North America’s largest seafood harvest, the pollock fishery, would have to shut down if the Bering Sea trawl fleets accidentally caught more than 60,000 chinook salmon under a proposal approved Monday by a federal fishery council. In a voting poll in Anchorage by the North Pacific Fishery Management Council more than 200 people have voted about the scope of the restrictions for the pollock harvest as conservationists and some native villagers lobbied for a much lower chinook limit of some 30,0000 chinook.

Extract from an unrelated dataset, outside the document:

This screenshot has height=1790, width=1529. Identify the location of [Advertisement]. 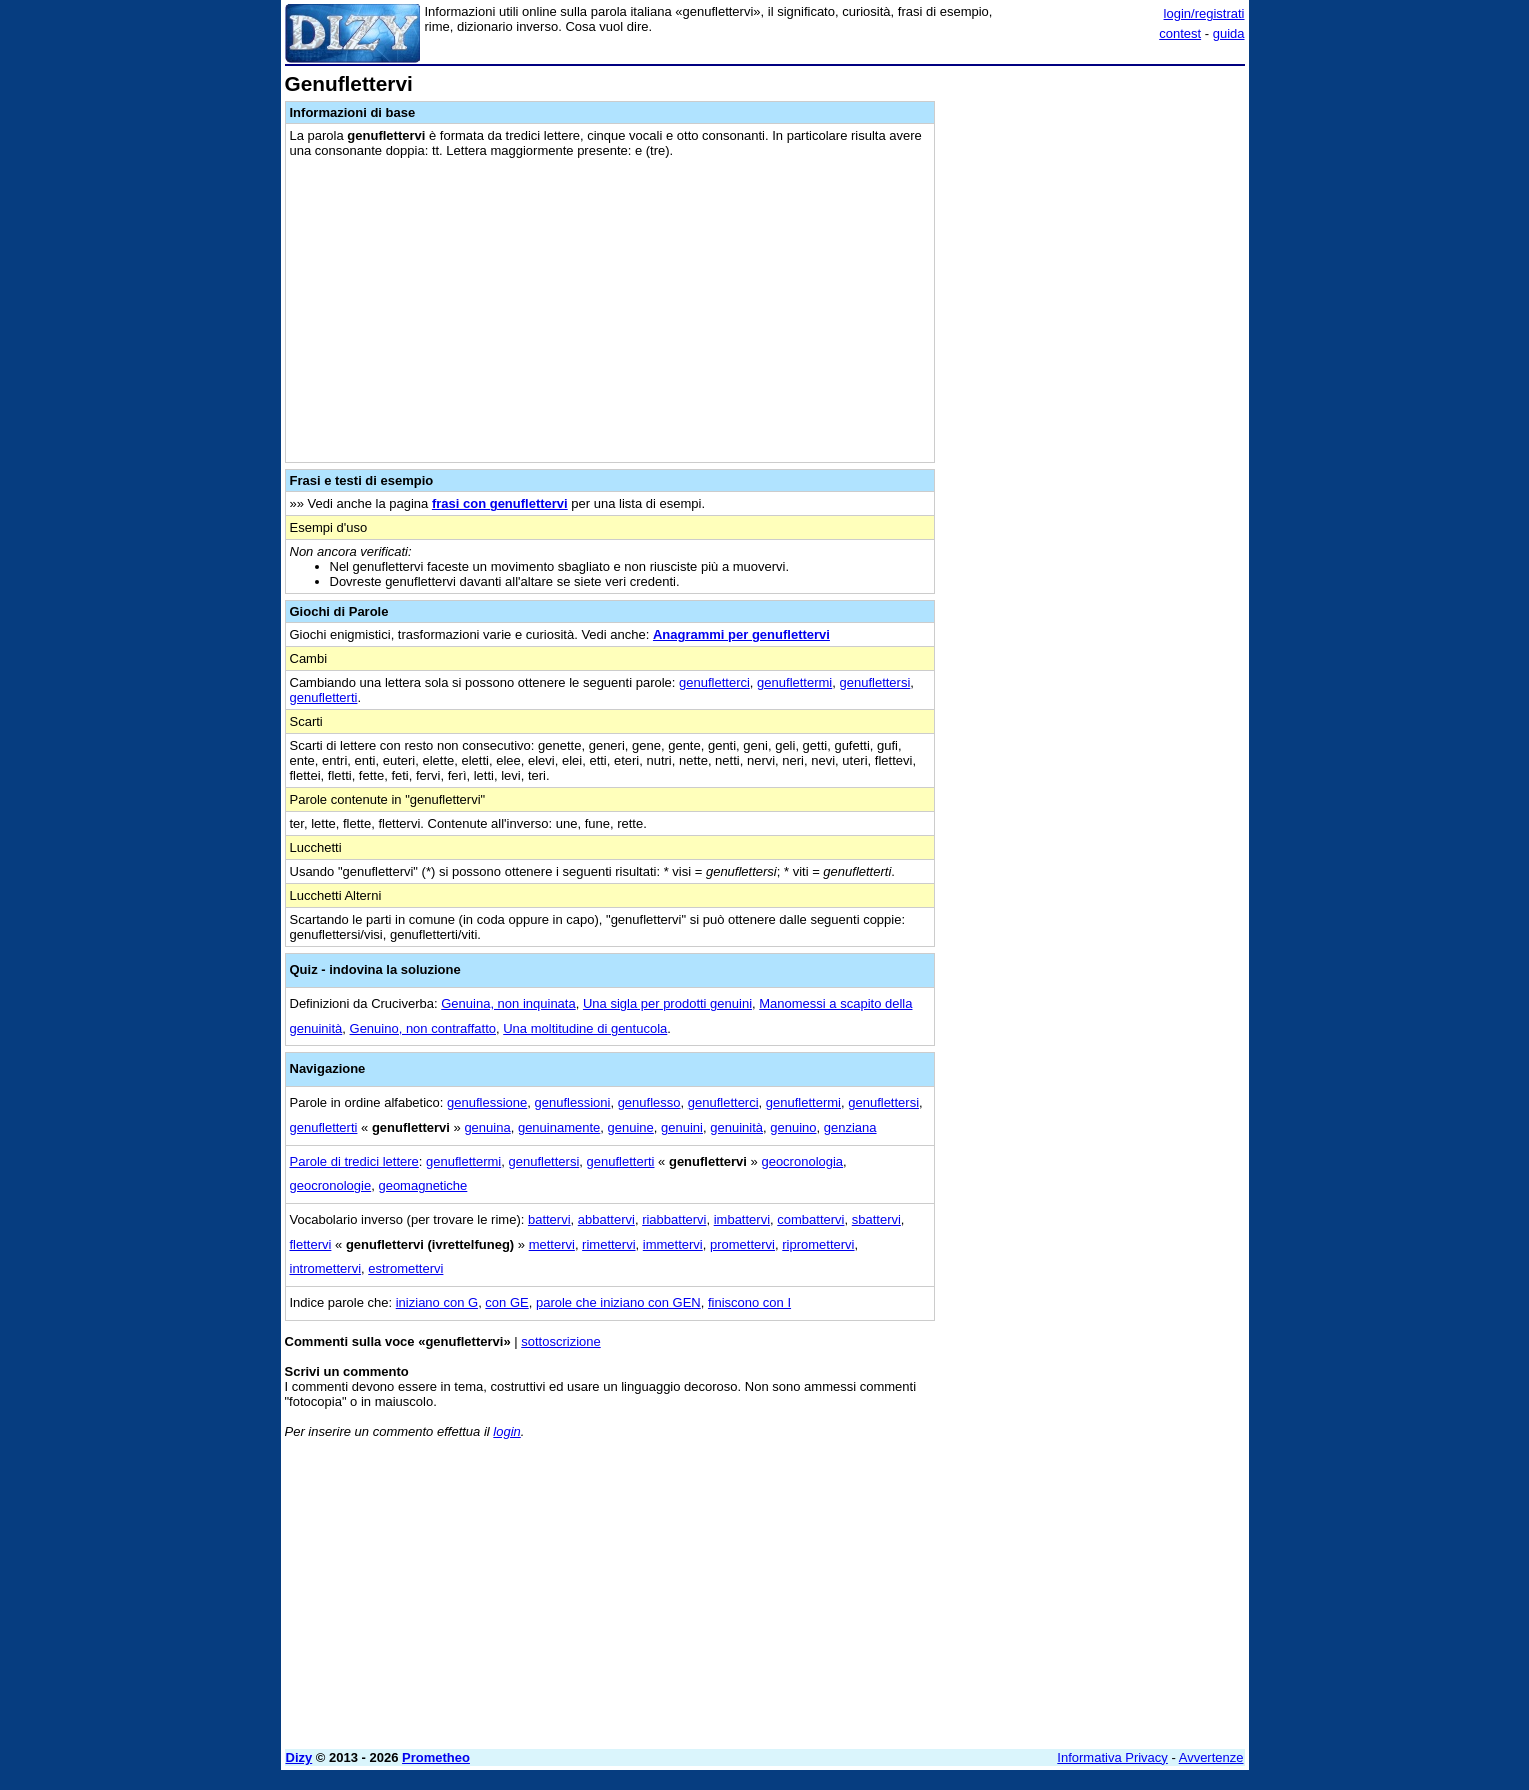
(1095, 373).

The council informed that it has chosen the 60,000 limit as the preferred alternative according Jon Warrenchuk, a representative of Oceana, a marine-conservation group. He also said that chinook are supposed to be reserved for subsistence-sport and commercial-salmon fleets that work in coastal and sometimes inland waters — not the larger trawl fleets that drag their nets through the ocean in search of large tonnages of pollock and other groundfish.
The decision raise grave concern about the effects that the trawl fleets may have on declining runs of Yukon chinook, an important subsistence and commercial for some Western Alaska villages. It is noticed that from centuries the pollock harvest produces more than one million metric tons of pollock that are turned into more $1 billion worth of fillets, surimi paste and other product for a fleet that includes many Washington-based trawlers and factory ships.
Warrenchuk told that chinook salmon are one of the most important fish in Alaska, and we should do all we can to ensure salmon are returning to our rivers to spawn and support salmon fisheries. Since 2007, pollock fishermen have been working hard to reduce their accidental salmon harvest, sharing information about chinook “hot spots” in the Bering Sea. Warenchuk said that in 2008, they caught less than 20,000 chinook and so far this year, their accidental chinook harvest is about 10,000 salmon.